- WHAT YOU SHOULD DO:
Report the count of lines containing the word "rich" in these records, with no other text.

THE RECORDS section start

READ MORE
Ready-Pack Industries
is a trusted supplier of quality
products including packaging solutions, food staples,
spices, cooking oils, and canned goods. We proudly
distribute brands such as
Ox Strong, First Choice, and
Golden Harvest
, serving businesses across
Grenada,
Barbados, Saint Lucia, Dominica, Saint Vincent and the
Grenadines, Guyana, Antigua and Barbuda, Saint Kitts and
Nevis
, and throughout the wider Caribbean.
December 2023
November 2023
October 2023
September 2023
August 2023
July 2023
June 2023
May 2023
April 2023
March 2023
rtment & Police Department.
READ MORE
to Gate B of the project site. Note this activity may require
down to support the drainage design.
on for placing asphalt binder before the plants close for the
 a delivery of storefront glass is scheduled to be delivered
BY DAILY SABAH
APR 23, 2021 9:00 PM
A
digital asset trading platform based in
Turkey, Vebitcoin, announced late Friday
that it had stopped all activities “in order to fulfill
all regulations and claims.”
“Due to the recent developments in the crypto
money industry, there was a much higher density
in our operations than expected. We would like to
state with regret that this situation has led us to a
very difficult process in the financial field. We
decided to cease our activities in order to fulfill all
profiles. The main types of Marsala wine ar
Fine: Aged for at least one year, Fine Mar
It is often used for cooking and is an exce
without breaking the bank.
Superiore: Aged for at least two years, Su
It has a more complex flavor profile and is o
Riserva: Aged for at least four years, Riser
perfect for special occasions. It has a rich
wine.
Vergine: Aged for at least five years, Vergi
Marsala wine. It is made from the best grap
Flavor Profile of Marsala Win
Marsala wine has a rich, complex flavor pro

THE RECORDS section end
THE RECORDS section start

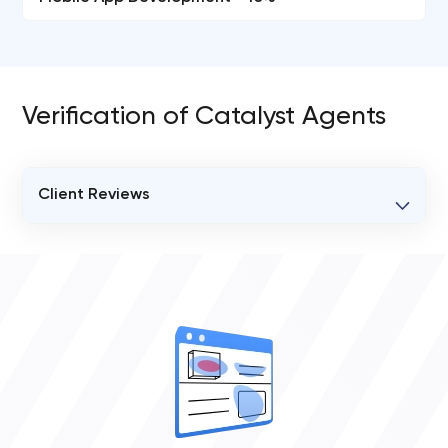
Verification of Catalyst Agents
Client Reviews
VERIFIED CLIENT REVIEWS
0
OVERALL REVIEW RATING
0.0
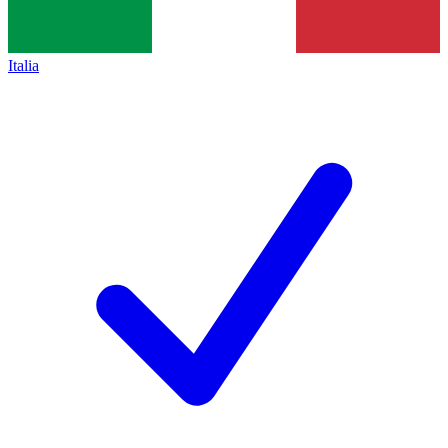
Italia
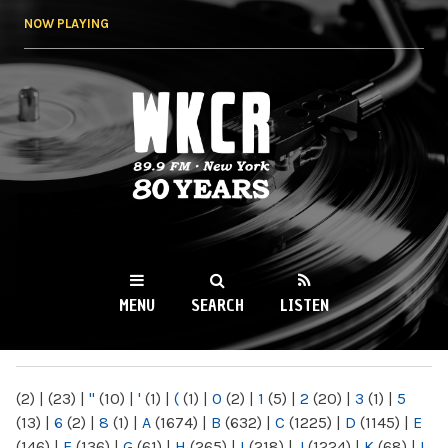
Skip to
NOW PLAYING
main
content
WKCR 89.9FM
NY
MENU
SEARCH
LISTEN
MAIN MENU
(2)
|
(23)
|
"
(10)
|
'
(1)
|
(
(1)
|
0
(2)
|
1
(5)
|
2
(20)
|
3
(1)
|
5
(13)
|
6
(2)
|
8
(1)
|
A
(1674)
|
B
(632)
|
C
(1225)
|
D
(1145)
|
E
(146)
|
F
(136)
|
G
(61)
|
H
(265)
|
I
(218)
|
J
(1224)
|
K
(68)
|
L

THE RECORDS section end
THE RECORDS section start

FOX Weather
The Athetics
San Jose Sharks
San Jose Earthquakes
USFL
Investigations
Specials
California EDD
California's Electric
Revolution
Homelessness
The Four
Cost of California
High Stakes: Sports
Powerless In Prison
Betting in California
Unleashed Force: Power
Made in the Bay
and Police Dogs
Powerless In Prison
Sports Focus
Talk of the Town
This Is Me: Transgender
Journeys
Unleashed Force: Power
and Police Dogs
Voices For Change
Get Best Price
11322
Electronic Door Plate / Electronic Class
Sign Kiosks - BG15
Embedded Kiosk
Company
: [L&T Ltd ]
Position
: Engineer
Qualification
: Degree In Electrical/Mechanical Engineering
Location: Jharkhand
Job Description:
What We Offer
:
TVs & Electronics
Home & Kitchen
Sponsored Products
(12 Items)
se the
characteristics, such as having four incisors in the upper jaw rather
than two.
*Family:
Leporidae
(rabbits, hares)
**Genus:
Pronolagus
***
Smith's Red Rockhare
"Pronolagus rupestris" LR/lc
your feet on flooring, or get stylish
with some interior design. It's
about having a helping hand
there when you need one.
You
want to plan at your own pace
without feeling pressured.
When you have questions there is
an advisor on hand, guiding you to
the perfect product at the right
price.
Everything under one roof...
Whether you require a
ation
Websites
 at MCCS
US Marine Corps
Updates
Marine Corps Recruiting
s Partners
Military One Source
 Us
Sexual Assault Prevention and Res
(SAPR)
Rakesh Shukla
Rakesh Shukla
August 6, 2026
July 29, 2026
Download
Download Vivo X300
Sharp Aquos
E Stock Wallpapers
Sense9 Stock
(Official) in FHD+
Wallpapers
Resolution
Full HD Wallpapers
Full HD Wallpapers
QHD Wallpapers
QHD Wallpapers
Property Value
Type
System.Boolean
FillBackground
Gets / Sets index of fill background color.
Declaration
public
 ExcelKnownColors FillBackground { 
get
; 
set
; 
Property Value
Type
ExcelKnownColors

THE RECORDS section end

- ANSWER TO THIS PROBLEM:
2